Rights Group Calls Obama’s Comments on Abortion in Health Reform “Lamentable”

For women's rights groups seeking to promote reproductive justice through health reform--including equity of access for poor women to all legal reproductive and sexual health services including abortion services--the past few months have been a serious disappointment. 

For women’s rights groups who saw health reform as a chance to advance reproductive justice–including equity of access for poor women to all legal reproductive and sexual health services including abortion care–the past few months have been a serious disappointment. 

Disorganization and lack of clear leadership from the White House and Congress has left the Democrats once again ceding the conversation and the political territory to the far right.  Now, even in a compromise in which no federal funding for legal abortion services for women will be allowed, the President has been persistently reinforcing, if only rhetorically, the barriers poor women face to care, and to exercising their basic human rights to whether, when and with whom to have children.

The Center for Reproductive Rights (CRR) is one group that has openly expressed disappointment in the process and in the President’s comments on abortion funding in his speech Wednesday to both Houses of Congress.

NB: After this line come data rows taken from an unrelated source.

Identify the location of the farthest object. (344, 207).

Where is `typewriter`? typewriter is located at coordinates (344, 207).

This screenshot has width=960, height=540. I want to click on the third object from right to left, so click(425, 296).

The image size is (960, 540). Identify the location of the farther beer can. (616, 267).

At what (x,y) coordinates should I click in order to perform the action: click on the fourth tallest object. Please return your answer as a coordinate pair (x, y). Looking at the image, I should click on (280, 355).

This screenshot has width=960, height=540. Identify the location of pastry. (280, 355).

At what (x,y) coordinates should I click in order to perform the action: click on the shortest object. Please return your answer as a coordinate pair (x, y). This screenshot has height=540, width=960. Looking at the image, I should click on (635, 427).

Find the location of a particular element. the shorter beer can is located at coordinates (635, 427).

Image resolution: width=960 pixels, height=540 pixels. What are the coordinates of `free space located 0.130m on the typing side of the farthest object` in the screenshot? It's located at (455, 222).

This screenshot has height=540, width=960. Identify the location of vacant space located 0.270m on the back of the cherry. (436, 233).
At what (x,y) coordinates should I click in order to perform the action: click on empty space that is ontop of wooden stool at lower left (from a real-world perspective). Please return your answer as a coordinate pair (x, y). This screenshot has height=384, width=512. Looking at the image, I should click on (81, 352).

Nancy Northrup, the president of the Center, called for "more forthright dialogue and vocal leadership on women’s health needs in the healthcare reform debate, particularly on the issue of access to abortion.

“It is lamentable that during a major speech on healthcare reform, the President chose to reinforce a longstanding barrier to women’s ability to obtain abortion. For years, the federal government has prohibited federal funds from being used to pay for abortion except under extremely narrow circumstances—even when a woman’s health is jeopardized by her pregnancy.

The effect has been millions of women, including those living below the poverty line, military personnel and their dependents, women served by the Indian Health Service, Peace Corps volunteers, and federal employees and their dependents who rely solely on these programs for their medical care are deprived of their right to safe, legal abortion."

But, as Northrup underscored, "Reproductive health, including decisions about whether or not to have children, cut to the core of a woman’s daily reality as well as her well-being. The fact that the President can set out to have a comprehensive discussion of healthcare needs, but end up relegating an essential medical service, only used by women, to an outlier status, is disappointing to say the least.  This was a missed opportunity to re-examine the meaning of access to a full range of choices in healthcare for women."

CRR’s statement on the speech underscores that abortion is the most common surgical procedure in the United States and one in three women will have one in their lifetimes.

"Private insurers appreciate that protecting women’s health means providing women access to the full range of reproductive health services and a majority offer abortion coverage.  The Capps Amendment–which means that no federal monies will be used for abortion, but does secure access to the service–is a defensive move primarily intended to ward off hostile Congressional amendments to women’s abortion coverage. The amendment still segregates abortion from the larger field of healthcare, and should not be mistaken as sound policy.  After healthcare reform is enacted, we look forward to a forthright dialogue that puts women’s healthcare needs above politics.”

There is as yet no guarantee that the Capps Amendment–which protects the rights of women to access to abortion care under private insurance even where federal funding subsidies exist for some enrollees–will survive the legislative process and far right groups and legislators continue to mislead on the issue of abortion care in health reform.